━━ Data for analysis

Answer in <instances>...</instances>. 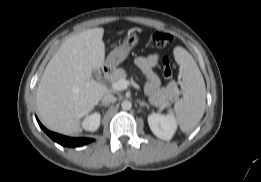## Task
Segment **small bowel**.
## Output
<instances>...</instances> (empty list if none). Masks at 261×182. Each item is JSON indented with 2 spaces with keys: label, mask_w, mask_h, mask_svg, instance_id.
Returning a JSON list of instances; mask_svg holds the SVG:
<instances>
[{
  "label": "small bowel",
  "mask_w": 261,
  "mask_h": 182,
  "mask_svg": "<svg viewBox=\"0 0 261 182\" xmlns=\"http://www.w3.org/2000/svg\"><path fill=\"white\" fill-rule=\"evenodd\" d=\"M159 60L160 56L156 53L139 56L135 59V64L147 79L145 92L148 96H154L160 87V80L154 73V68L157 66Z\"/></svg>",
  "instance_id": "small-bowel-1"
}]
</instances>
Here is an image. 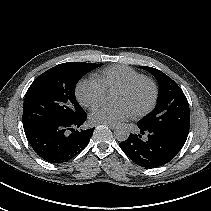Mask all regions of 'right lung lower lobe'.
<instances>
[{
    "mask_svg": "<svg viewBox=\"0 0 211 211\" xmlns=\"http://www.w3.org/2000/svg\"><path fill=\"white\" fill-rule=\"evenodd\" d=\"M87 114L66 122H44L26 125L24 131L33 150L49 163L67 162L89 143L94 128L78 130Z\"/></svg>",
    "mask_w": 211,
    "mask_h": 211,
    "instance_id": "obj_1",
    "label": "right lung lower lobe"
}]
</instances>
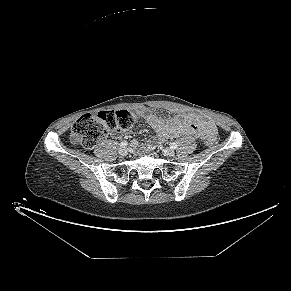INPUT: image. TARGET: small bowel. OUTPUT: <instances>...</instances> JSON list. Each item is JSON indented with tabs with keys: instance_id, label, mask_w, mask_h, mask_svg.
<instances>
[{
	"instance_id": "c3829d8e",
	"label": "small bowel",
	"mask_w": 291,
	"mask_h": 291,
	"mask_svg": "<svg viewBox=\"0 0 291 291\" xmlns=\"http://www.w3.org/2000/svg\"><path fill=\"white\" fill-rule=\"evenodd\" d=\"M136 116L146 119L148 124L157 133L160 141L172 136H195L204 138L206 134L216 131V127L211 121L204 120L194 113H184L164 119L150 110L140 109L136 111ZM136 144L137 142H133V145Z\"/></svg>"
}]
</instances>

━━━━

**Directions**.
All lines from the one holding "INPUT: image. TARGET: small" through the last line of the entries, and nothing else, are to be output exactly; leave out the pictures.

**Problem solution**.
INPUT: image. TARGET: small bowel. OUTPUT: <instances>...</instances> JSON list. Each item is JSON indented with tabs with keys: instance_id, label, mask_w, mask_h, mask_svg.
<instances>
[{
	"instance_id": "c3829d8e",
	"label": "small bowel",
	"mask_w": 291,
	"mask_h": 291,
	"mask_svg": "<svg viewBox=\"0 0 291 291\" xmlns=\"http://www.w3.org/2000/svg\"><path fill=\"white\" fill-rule=\"evenodd\" d=\"M136 116L146 119L148 124L157 133L160 141L172 136H195L204 138L206 134L216 131V127L211 121L204 120L194 113H184L164 119L150 110L140 109L136 111ZM136 144L137 142H133V145Z\"/></svg>"
}]
</instances>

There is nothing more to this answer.